Navi Pillay, U.N. high commissioner for human rights, has accused both Israel and Hamas militants of committing war crimes in the Gaza conflict. Her harshest criticism, as well as that of most nations, has been reserved for the Israeli government, charging that it has committed war crimes in direct violation of the Geneva Conventions. In the wake of the huge difference in casualties and property destruction, many in the West have accused the Israeli government of making a grossly disproportionate response to terrorist rocket attacks. A New York Times (July 23, 2014) article titled “As Much of the World Frowns on Israel, Americans Hold Out Support” says that a number of “world leaders and demonstrators pointed to the lopsided number of Palestinian casualties — more than 650, most of them civilians — versus 35 on the Israeli side, 32 of them soldiers.” By now, those numbers have tripled, but let’s think about some of the arguments being made.

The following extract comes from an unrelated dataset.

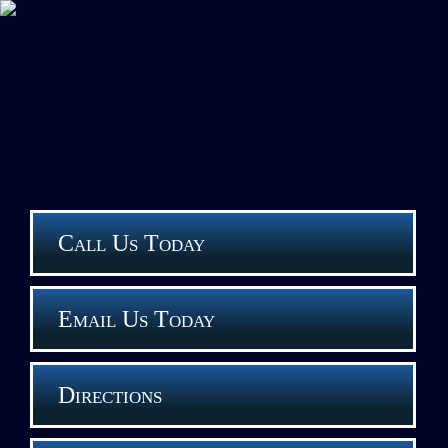
Call Us Today
Email Us Today
Directions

First, let’s take a historical look at proportionality in response to an attack. In February 1945, in Dresden, Germany, 25,000 lives were lost in one night and the city was reduced to rubble as a result of British and U.S. bombers firebombing. In March 1945, 300 U.S. B-29 planes dropped incendiary bombs on Tokyo, killing more than 100,000 people, with millions injured and made homeless. Later, atomic bombs were dropped on Hiroshima and Nagasaki, leading to even greater loss of life and property destruction. Who’s willing to criticize the Allies for lack of proportionality in response to Germany’s and Japan’s attacks? Though the Allies brought about a horrible loss of life and massive destruction, one thing is very clear and indisputable: Neither country has attacked ever since.
Anti-Semitic attacks have skyrocketed in Europe in the wake of the Israeli-Palestinian conflict. It’s not just a criticism of Israel’s foreign policy; it’s an attack on Jews. Synagogues have faced Molotov cocktails, bomb threats and vandalism. Several European cities have seen slogans such as “Dirty Jews,” “Jews your end is near,” “Out with Zionists,” “Israel executioner” and “Save Gaza! Hitler, you were right!” According to RT, over the past month there has been a 50 percent increase in hate crimes against Jews in Britain.

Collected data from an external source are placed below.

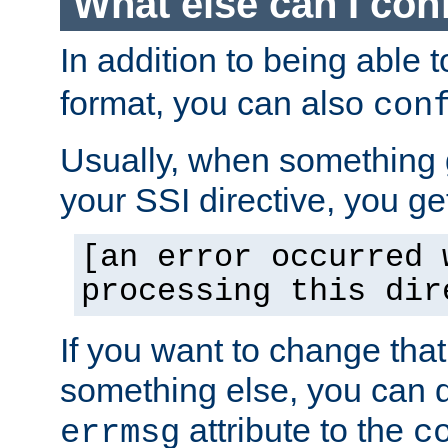
What else can I con
In addition to being able 
format, you can also
con
Usually, when something
your SSI directive, you g
[an error occurred 
processing this dir
If you want to change tha
something else, you can d
attribute to the
errmsg
c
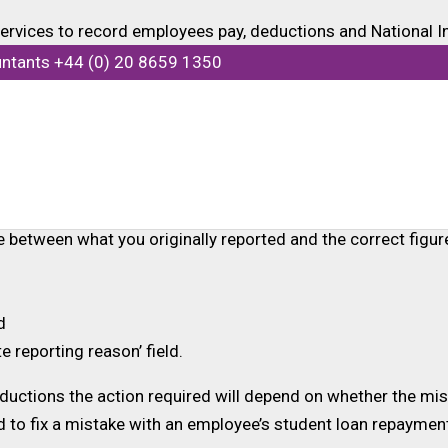
 services to record employees pay, deductions and National 
 as pension contributions and student loan payments.
untants +44 (0) 20 8659 1350
Full Payment Submission (FPS). This submission contains al
tions this can usually be corrected by updating the year-to-
 by submitting an additional FPS before your next regular F
ce between what you originally reported and the correct figur
d
te reporting reason’ field.
uctions the action required will depend on whether the mista
ed to fix a mistake with an employee’s student loan repayme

The Western anti-Semitic and anti-Israel response is amazing and somewhat disconcerting. Israel is the only democratic nation in the Middle East. It has respect for relatively free markets, personal liberty and private property rights. Many Westerners give their moral support to Muslims who, as a matter of religion, practice brutal control of women that includes honor killings. Many Muslims consider homosexuality to be not only a sin but a crime under Islamic law punishable by death. What Westerners consider basic human rights are often outlawed in Islamic nations. The Quran is the religious guide of Islam, and Muslims believe it to be a revelation from God. It contains more than 100 verses that call Muslims to war with nonbelievers for the sake of Islamic rule. Westerners who condemn Israel and support the recent anti-Semitic attacks — or remain silent in the face of them — are by no means spared from Islamic condemnation as infidels.

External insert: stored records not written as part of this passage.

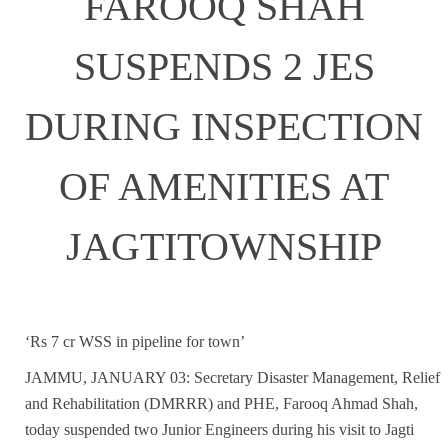
FAROOQ SHAH
SUSPENDS 2 JES
DURING INSPECTION
OF AMENITIES AT
JAGTITOWNSHIP
‘Rs 7 cr WSS in pipeline for town’
JAMMU, JANUARY 03: Secretary Disaster Management, Relief
and Rehabilitation (DMRRR) and PHE, Farooq Ahmad Shah,
today suspended two Junior Engineers during his visit to Jagti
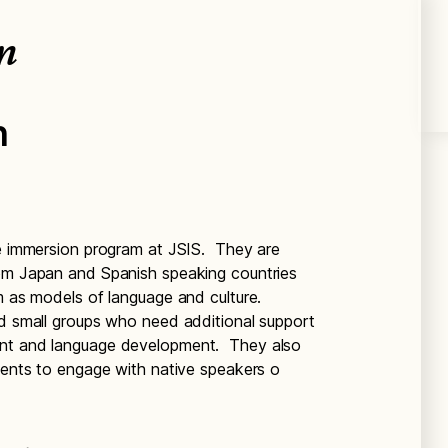
n
n
he immersion program at JSIS. They are
rom Japan and Spanish speaking countries
om as models of language and culture.
nd small groups who need additional support
ent and language development. They also
udents to engage with native speakers o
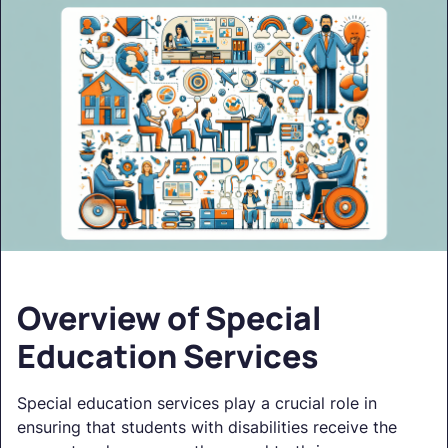
Overview of Special
Education Services
Special education services play a crucial role in
ensuring that students with disabilities receive the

It has to be heart-rending to any decent person to witness the suffering of the Palestinians, who’re experiencing a major tragedy both in casualties and in property destruction. Though it is Hamas firing rockets into Israel, the ordinary Palestinian is not to be held blameless. Palestinians know that Hamas is storing rockets and building tunnels in civilian areas and that if Israel tries to take out these rockets and tunnels, civilian casualties will be part of the collateral damage. Their silence and acceptance implies support for the tactics of Hamas.
Gen. William T. Sherman told the 1879 graduating class of the Michigan Military Academy, “War is hell.” There’s no nice war, and that’s why war should be a last alternative. Those Westerners who criticize Israel’s response to close to 3,000 rocket attacks might tell us what Israel should do in response — just take the rockets, surrender, or leave the Middle East?
Walter E. Williams is a professor of economics at George Mason University.